Closed XMaster96 closed 6 years ago
Thanks for the compliment.
It was over 4 months ago that I did that tutorial and I can't remember the details. But as I recall, you need to reset the internal state for each batch during training, because they start at different positions in time, so you cannot keep the internal state between them as that would distort the predictions. If you instruct Keras / TensorFlow to not reset the state automatically, then you need to do it yourself before each batch.
During inference / prediction it is sometimes useful to keep the internal state without resetting it, e.g. if you want to feed a new data-point every hour or so, without having to feed many leading data-points again to "warm up" the recurrent units. But you would have to modify the tutorial code to do that. It is not really a bug in the tutorial, it is just meant to be used with a warm-up period.

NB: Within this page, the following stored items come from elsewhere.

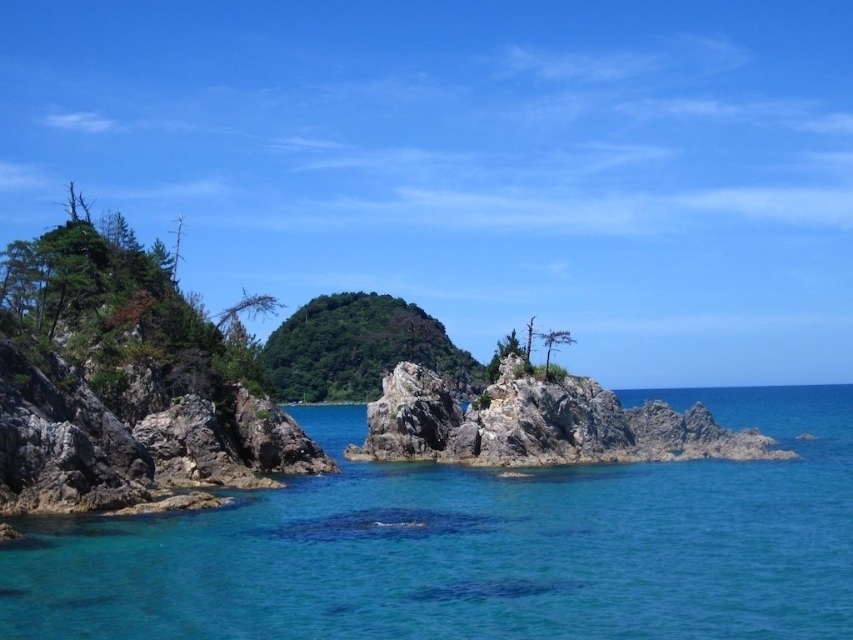 Is point (157, 337) closer to viewer compared to point (474, 384)?

Yes, point (157, 337) is closer to viewer.

Does green matte tree at left have a lesser width compared to green leafy tree at center?

No, green matte tree at left is not thinner than green leafy tree at center.

Is point (18, 243) positioned after point (271, 360)?

No, (18, 243) is in front of (271, 360).

Image resolution: width=853 pixels, height=640 pixels. What are the coordinates of `green matte tree at left` in the screenshot? It's located at (115, 298).

Is the position of rocky at center less distant than that of green matte tree at left?

No, rocky at center is further to the viewer.

Is rocky at center positioned behind green matte tree at left?

Yes, it is behind green matte tree at left.

Does point (560, 403) lie in front of point (97, 273)?

No, it is behind (97, 273).

Find the location of a particular element. Image resolution: width=853 pixels, height=640 pixels. rocky at center is located at coordinates (538, 424).

Is rocky at center closer to camera compared to green leafy tree at center?

Yes, rocky at center is closer to the viewer.

In the scene shown: Does rocky at center have a greater width compared to green leafy tree at center?

No, rocky at center is not wider than green leafy tree at center.

Which is in front, point (506, 424) or point (299, 314)?

Point (506, 424)

The width and height of the screenshot is (853, 640). What are the coordinates of `rocky at center` in the screenshot? It's located at (538, 424).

The Problem is that Keras views each, hour of your water data as a new batch, and resets the Hidden state. That means that your model has no real time sensitive prediction. It is in nearly any tutorial, you can find on the Internet wrong. The only one that does it right (I have found so far) is This: https://machinelearningmastery.com/understanding-stateful-lstm-recurrent-neural-networks-python-keras/
And the worst is that is nowhere mentioned in the official Documentation.
I am not convinced that there is a problem here as I explained above.

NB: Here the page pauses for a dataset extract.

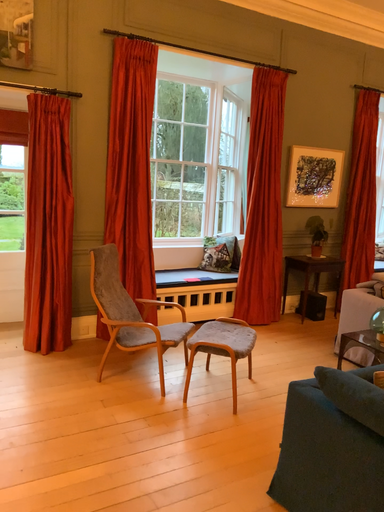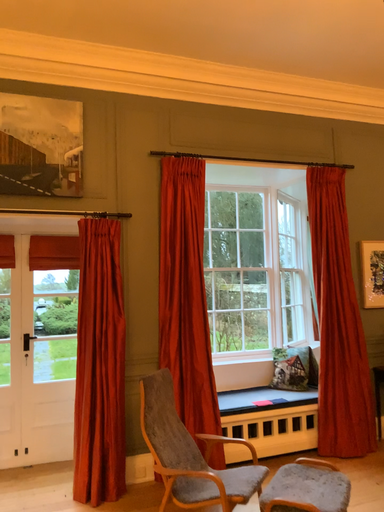 Question: How did the camera likely rotate when shooting the video?

Choices:
 (A) rotated upward
 (B) rotated downward

Answer: (A)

I get these comments somewhat regularly from anonymous internet users and often they are very poorly explained and in a broken English, that something is wrong in my code. Then people eventually realize that they were actually wrong themselves and I've wasted a ton of time investigating the "alleged problem".
From Keras' manual https://keras.io/layers/recurrent/#gru
stateful: Boolean (default False). If True, the last state for each sample at index i in a batch will be used as initial state for the sample of index i in the following batch.
I agree that this is poorly explained. But as I understand, stateful==True
means that the state is preserved between batches of data and must be manually reset to zero before feeding a new batch during training. As I explained above, it would be useful to have stateful==True
during inference if you want to incrementally process a single data-point without having to "warm up" the recurrent unit by feeding a large batch of preceding values.
If you still believe I've made a mistake then please give some solid evidence. For example, you can modify the Notebook with how you think it should be done instead and show me that the predicted results are better that way. Then I would investigate deeper whether I really made a mistake.
He, I really enjoy, your Videos, tutorials and Humor. But you made a Error, in one of your Tensorflow tutorials (23Time-Series-Prediction). If you want to keep the Hidden state, you have to set it to stateful to True. If it is False, the Hidden state will by reset to zero every time, you have a output. It is not willy mentioned anywhere, and it is becurs the RNN implamentasion from cuDNN and Tensorflow is based on cuDNN.